While Oklahoma only accounts for 2.7 percent of the utility’s total consumer base, the pending impact of Empire’s rate hike and merger requests could prove significant for the state’s communities dependent on their services.

What Empire is working on

On Dec. 21 and 22, Empire made two important announcements. The first concerned a filing with the Oklahoma Corporation Commission (OCC) for an increase in annual revenues of $3.8 million or 27.58 percent. Approval of the raise would translate to an increase that would see an average residential customer (using 1,000-kilowatt hours) adding about $37, or about 36 percent to their monthly bill. A steep increase, especially for Empires served rural communities that have not seen rate hikes in almost a decade.

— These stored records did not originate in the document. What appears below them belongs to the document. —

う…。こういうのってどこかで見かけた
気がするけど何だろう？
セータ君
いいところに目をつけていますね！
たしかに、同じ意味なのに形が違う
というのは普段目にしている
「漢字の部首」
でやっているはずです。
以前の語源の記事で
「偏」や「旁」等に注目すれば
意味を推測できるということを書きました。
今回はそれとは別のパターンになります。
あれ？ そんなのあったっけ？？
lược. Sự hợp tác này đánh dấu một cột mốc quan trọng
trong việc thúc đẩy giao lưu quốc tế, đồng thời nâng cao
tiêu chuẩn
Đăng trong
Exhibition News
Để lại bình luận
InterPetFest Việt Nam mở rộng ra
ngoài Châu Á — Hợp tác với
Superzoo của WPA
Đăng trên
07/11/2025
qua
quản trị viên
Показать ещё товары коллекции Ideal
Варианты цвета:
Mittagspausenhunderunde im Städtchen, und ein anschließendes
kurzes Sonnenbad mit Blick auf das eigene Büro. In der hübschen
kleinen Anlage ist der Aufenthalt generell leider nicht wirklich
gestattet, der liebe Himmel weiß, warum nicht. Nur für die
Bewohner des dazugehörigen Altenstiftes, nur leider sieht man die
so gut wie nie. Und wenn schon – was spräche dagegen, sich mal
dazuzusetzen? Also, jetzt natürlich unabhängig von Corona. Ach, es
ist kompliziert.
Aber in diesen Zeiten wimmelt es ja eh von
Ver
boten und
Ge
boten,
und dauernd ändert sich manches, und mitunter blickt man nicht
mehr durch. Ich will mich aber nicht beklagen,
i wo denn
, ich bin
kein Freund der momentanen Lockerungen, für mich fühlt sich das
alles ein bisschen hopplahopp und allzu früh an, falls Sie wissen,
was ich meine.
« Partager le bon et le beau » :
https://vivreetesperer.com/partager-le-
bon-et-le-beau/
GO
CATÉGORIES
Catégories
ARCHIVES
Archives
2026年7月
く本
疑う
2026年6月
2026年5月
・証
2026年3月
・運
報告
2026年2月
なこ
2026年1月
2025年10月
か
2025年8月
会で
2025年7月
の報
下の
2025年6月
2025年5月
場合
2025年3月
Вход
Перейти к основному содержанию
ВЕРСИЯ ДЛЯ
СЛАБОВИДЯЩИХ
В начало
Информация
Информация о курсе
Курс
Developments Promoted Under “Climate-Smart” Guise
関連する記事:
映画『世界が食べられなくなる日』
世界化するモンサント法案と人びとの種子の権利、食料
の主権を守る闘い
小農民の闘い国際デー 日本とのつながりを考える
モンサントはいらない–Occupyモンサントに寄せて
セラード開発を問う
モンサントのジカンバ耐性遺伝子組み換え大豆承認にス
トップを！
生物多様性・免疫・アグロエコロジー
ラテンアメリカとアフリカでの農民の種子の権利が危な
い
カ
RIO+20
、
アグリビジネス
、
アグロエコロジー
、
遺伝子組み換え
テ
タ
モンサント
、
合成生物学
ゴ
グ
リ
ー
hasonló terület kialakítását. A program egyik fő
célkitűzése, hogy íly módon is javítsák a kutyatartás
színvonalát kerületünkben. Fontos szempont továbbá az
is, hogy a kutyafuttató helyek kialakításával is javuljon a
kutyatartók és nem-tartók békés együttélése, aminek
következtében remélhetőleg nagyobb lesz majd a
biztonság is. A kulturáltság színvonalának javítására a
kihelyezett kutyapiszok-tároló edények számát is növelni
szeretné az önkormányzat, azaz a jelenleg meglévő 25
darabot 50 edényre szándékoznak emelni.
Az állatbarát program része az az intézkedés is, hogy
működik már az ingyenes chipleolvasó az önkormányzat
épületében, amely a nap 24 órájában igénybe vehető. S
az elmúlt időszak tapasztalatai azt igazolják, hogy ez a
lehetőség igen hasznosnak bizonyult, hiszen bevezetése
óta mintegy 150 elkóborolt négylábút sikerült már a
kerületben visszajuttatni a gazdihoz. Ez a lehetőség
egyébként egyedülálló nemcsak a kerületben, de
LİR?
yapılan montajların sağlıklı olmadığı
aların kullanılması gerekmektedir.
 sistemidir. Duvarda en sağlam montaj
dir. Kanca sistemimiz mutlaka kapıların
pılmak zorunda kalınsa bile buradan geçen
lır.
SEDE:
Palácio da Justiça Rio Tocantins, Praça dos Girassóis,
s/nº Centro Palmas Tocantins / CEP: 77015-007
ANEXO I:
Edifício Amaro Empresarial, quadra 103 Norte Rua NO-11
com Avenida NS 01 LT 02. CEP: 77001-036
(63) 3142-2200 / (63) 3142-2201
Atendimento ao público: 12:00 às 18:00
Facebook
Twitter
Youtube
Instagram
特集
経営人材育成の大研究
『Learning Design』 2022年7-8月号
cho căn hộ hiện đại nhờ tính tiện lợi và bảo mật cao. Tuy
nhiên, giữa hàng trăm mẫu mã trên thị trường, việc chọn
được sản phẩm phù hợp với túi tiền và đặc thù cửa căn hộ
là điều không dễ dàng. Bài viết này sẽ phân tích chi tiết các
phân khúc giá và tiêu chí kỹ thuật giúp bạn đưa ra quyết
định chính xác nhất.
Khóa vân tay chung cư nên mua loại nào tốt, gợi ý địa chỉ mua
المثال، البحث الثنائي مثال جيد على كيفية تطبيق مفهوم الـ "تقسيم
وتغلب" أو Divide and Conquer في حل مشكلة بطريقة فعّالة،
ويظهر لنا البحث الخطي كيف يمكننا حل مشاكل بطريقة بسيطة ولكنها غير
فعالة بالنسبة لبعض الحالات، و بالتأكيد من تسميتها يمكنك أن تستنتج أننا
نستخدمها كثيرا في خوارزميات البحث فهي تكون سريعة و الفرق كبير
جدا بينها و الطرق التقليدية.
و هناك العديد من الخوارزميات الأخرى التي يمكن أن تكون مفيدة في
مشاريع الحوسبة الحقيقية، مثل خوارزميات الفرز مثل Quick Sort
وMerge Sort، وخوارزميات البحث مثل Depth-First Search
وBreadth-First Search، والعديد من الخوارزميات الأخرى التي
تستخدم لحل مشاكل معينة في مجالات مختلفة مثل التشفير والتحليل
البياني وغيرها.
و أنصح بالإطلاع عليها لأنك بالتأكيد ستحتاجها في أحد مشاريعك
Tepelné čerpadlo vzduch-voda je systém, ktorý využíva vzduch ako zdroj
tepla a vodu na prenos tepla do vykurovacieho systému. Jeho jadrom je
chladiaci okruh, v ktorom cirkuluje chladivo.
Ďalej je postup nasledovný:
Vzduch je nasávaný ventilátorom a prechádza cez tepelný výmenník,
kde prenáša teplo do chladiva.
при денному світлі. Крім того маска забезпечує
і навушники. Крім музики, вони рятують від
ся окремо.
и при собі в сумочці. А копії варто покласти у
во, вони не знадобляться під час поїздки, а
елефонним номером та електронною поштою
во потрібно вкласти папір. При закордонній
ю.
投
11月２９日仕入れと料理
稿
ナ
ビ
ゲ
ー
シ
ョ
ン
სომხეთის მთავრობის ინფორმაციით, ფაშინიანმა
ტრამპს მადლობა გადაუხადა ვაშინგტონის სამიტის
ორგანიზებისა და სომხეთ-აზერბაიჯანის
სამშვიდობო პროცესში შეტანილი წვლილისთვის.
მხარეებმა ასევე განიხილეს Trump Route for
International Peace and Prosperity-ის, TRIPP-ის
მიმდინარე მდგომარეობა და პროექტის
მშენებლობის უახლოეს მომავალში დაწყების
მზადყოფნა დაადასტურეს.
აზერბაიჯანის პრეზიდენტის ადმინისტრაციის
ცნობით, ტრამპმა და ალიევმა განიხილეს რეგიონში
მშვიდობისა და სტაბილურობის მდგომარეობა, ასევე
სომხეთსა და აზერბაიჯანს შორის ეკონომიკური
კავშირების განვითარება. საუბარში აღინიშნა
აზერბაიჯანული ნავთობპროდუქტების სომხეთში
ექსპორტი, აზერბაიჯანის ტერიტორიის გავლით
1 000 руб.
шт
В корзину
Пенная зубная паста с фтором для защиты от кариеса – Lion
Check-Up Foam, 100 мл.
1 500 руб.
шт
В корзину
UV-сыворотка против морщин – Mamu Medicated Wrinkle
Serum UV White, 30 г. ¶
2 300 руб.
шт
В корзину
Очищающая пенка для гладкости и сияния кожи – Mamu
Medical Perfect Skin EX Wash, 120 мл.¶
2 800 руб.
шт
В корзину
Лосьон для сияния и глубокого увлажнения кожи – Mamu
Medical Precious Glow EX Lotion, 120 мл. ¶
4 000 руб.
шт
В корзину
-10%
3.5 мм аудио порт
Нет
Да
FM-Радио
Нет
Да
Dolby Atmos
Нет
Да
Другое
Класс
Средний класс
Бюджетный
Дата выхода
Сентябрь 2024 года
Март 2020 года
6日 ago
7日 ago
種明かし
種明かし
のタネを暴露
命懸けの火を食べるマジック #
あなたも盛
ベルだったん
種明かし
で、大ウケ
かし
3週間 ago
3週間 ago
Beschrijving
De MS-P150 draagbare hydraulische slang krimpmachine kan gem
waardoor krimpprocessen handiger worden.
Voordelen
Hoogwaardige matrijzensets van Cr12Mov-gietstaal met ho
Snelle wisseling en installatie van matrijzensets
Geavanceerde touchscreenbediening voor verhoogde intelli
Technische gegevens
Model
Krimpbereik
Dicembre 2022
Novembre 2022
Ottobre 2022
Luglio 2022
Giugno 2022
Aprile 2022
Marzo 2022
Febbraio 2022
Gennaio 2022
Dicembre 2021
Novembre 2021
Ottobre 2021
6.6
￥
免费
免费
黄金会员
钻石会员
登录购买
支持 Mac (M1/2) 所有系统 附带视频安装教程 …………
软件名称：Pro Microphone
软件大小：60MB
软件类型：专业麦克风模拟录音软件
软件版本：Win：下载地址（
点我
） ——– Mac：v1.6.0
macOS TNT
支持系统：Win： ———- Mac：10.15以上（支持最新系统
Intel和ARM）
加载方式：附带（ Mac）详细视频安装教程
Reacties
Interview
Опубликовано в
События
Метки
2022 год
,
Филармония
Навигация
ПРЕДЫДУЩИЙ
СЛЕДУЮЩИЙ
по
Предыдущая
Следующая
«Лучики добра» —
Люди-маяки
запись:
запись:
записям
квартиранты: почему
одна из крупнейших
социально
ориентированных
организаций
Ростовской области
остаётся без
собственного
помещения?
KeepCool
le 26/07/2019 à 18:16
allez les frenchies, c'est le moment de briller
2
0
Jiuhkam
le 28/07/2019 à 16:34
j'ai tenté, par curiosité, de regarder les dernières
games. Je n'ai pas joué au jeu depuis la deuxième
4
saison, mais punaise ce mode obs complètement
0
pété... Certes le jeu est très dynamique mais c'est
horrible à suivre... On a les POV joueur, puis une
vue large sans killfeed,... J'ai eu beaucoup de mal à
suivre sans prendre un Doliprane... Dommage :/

Further, Empire’s rate case filing is a step back in the revenue increase it originally sought, which was 10 percent higher and would have skirted the lengthy process of a traditional rate case by utilizing an OCC reciprocity rule. A process that allows utilities with a minimal consumer base in Oklahoma to seek revenue hikes based on rate cases that have already been granted approval in adjacent states. In Oklahoma’s case, the initial increase request was based on rates approved for Missouri.

The second announcement concerned the filing of an approval from the Kansas Corporation Commission (KCC) for Empire’s merger with Canadian conglomerate Algonquin Power & Utilities subsidiary Liberty Utilities Co. The green light from Kansas is especially important because it is the last regulatory hurdle to jump for the $2.4 billion merger to proceed.

Empire has already gained approvals from Oklahoma, Missouri, Arkansas, and federal regulators. KCC regulators are due to submit their final ruling by Jan. 10, 2017, which means Algonquin could have the all clear for its Liberty utility serving 485,000 customers in the U.S. to merge with Empire as early as Jan. 1.

Liberty operations span Arizona, Arkansas, California, Georgia, Illinois, Iowa, Massachusetts, Missouri, New Hampshire and Texas.

Why it matters

Although many consumers felt blindsided by Empire’s original request for revenue increases, and rightly pushed back, there is still little room to categorize the utility’s actions as purely greed driven.

Poorly planned, initially executed, lacking public outreach, perhaps yes.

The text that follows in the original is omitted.